Give the data below again, word for word.

------------

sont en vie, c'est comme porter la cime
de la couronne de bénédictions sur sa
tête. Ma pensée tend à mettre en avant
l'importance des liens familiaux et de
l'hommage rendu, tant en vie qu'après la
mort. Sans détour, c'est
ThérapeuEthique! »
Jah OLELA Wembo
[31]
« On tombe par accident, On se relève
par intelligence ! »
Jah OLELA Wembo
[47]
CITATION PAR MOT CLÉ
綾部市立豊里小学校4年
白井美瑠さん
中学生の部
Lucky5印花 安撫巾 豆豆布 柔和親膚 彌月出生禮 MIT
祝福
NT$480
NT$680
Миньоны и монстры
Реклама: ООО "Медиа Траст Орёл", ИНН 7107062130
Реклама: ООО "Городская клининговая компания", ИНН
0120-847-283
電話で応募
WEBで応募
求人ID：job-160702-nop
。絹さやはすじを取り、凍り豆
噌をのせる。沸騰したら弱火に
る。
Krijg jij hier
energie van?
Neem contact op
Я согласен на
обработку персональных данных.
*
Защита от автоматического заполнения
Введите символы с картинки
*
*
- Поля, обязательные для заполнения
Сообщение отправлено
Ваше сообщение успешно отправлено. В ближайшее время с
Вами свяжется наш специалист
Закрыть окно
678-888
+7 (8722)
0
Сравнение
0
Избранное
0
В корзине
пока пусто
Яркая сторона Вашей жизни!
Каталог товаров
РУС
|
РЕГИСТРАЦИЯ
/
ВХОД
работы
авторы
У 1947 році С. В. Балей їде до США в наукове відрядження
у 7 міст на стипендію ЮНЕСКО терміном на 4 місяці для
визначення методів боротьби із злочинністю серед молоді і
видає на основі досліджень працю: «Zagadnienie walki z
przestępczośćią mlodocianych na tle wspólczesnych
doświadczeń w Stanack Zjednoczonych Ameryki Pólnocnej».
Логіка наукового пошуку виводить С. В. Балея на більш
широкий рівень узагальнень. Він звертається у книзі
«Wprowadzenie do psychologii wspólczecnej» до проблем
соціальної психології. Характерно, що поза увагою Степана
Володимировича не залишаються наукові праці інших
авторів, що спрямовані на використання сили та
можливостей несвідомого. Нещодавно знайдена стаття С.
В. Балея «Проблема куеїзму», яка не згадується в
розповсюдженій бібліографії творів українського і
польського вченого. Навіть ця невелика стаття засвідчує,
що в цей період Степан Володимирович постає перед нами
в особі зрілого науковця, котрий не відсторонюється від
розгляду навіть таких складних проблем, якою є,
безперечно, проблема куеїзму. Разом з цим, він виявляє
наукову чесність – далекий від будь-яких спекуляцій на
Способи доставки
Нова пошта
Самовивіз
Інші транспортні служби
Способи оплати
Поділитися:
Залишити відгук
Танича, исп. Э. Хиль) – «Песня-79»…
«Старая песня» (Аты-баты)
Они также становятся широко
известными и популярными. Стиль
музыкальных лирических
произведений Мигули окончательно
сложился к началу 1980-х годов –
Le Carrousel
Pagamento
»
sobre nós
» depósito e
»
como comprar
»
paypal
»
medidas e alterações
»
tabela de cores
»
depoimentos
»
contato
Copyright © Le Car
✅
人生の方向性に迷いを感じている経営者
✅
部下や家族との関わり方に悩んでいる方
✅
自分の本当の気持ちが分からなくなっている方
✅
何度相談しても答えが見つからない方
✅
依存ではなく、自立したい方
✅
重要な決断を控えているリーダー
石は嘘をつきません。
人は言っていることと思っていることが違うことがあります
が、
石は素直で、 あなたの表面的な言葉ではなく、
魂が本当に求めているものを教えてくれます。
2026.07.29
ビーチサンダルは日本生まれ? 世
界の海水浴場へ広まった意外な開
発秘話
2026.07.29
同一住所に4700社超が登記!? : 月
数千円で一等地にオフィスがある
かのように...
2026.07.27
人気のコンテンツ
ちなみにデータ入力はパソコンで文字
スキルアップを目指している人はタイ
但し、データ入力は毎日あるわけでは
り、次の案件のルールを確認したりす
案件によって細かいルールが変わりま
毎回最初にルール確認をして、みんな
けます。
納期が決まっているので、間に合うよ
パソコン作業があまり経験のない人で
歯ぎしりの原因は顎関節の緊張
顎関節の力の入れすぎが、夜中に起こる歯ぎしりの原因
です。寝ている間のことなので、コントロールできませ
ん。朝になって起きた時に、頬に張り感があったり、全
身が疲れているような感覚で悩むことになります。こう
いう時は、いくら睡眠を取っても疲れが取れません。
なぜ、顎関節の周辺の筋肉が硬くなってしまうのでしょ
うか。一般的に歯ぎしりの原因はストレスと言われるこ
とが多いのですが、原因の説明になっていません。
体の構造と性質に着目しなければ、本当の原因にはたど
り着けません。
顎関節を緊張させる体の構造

------------

> _Written answer_
sont en vie, c'est comme porter la cime
de la couronne de bénédictions sur sa
tête. Ma pensée tend à mettre en avant
l'importance des liens familiaux et de
l'hommage rendu, tant en vie qu'après la
mort. Sans détour, c'est
ThérapeuEthique! »
Jah OLELA Wembo
[31]
« On tombe par accident, On se relève
par intelligence ! »
Jah OLELA Wembo
[47]
CITATION PAR MOT CLÉ
綾部市立豊里小学校4年
白井美瑠さん
中学生の部
Lucky5印花 安撫巾 豆豆布 柔和親膚 彌月出生禮 MIT
祝福
NT$480
NT$680
Миньоны и монстры
Реклама: ООО "Медиа Траст Орёл", ИНН 7107062130
Реклама: ООО "Городская клининговая компания", ИНН
0120-847-283
電話で応募
WEBで応募
求人ID：job-160702-nop
。絹さやはすじを取り、凍り豆
噌をのせる。沸騰したら弱火に
る。
Krijg jij hier
energie van?
Neem contact op
Я согласен на
обработку персональных данных.
*
Защита от автоматического заполнения
Введите символы с картинки
*
*
- Поля, обязательные для заполнения
Сообщение отправлено
Ваше сообщение успешно отправлено. В ближайшее время с
Вами свяжется наш специалист
Закрыть окно
678-888
+7 (8722)
0
Сравнение
0
Избранное
0
В корзине
пока пусто
Яркая сторона Вашей жизни!
Каталог товаров
РУС
|
РЕГИСТРАЦИЯ
/
ВХОД
работы
авторы
У 1947 році С. В. Балей їде до США в наукове відрядження
у 7 міст на стипендію ЮНЕСКО терміном на 4 місяці для
визначення методів боротьби із злочинністю серед молоді і
видає на основі досліджень працю: «Zagadnienie walki z
przestępczośćią mlodocianych na tle wspólczesnych
doświadczeń w Stanack Zjednoczonych Ameryki Pólnocnej».
Логіка наукового пошуку виводить С. В. Балея на більш
широкий рівень узагальнень. Він звертається у книзі
«Wprowadzenie do psychologii wspólczecnej» до проблем
соціальної психології. Характерно, що поза увагою Степана
Володимировича не залишаються наукові праці інших
авторів, що спрямовані на використання сили та
можливостей несвідомого. Нещодавно знайдена стаття С.
В. Балея «Проблема куеїзму», яка не згадується в
розповсюдженій бібліографії творів українського і
польського вченого. Навіть ця невелика стаття засвідчує,
що в цей період Степан Володимирович постає перед нами
в особі зрілого науковця, котрий не відсторонюється від
розгляду навіть таких складних проблем, якою є,
безперечно, проблема куеїзму. Разом з цим, він виявляє
наукову чесність – далекий від будь-яких спекуляцій на
Способи доставки
Нова пошта
Самовивіз
Інші транспортні служби
Способи оплати
Поділитися:
Залишити відгук
Танича, исп. Э. Хиль) – «Песня-79»…
«Старая песня» (Аты-баты)
Они также становятся широко
известными и популярными. Стиль
музыкальных лирических
произведений Мигули окончательно
сложился к началу 1980-х годов –
Le Carrousel
Pagamento
»
sobre nós
» depósito e
»
como comprar
»
paypal
»
medidas e alterações
»
tabela de cores
»
depoimentos
»
contato
Copyright © Le Car
✅
人生の方向性に迷いを感じている経営者
✅
部下や家族との関わり方に悩んでいる方
✅
自分の本当の気持ちが分からなくなっている方
✅
何度相談しても答えが見つからない方
✅
依存ではなく、自立したい方
✅
重要な決断を控えているリーダー
石は嘘をつきません。
人は言っていることと思っていることが違うことがあります
が、
石は素直で、 あなたの表面的な言葉ではなく、
魂が本当に求めているものを教えてくれます。
2026.07.29
ビーチサンダルは日本生まれ? 世
界の海水浴場へ広まった意外な開
発秘話
2026.07.29
同一住所に4700社超が登記!? : 月
数千円で一等地にオフィスがある
かのように...
2026.07.27
人気のコンテンツ
ちなみにデータ入力はパソコンで文字
スキルアップを目指している人はタイ
但し、データ入力は毎日あるわけでは
り、次の案件のルールを確認したりす
案件によって細かいルールが変わりま
毎回最初にルール確認をして、みんな
けます。
納期が決まっているので、間に合うよ
パソコン作業があまり経験のない人で
歯ぎしりの原因は顎関節の緊張
顎関節の力の入れすぎが、夜中に起こる歯ぎしりの原因
です。寝ている間のことなので、コントロールできませ
ん。朝になって起きた時に、頬に張り感があったり、全
身が疲れているような感覚で悩むことになります。こう
いう時は、いくら睡眠を取っても疲れが取れません。
なぜ、顎関節の周辺の筋肉が硬くなってしまうのでしょ
うか。一般的に歯ぎしりの原因はストレスと言われるこ
とが多いのですが、原因の説明になっていません。
体の構造と性質に着目しなければ、本当の原因にはたど
り着けません。
顎関節を緊張させる体の構造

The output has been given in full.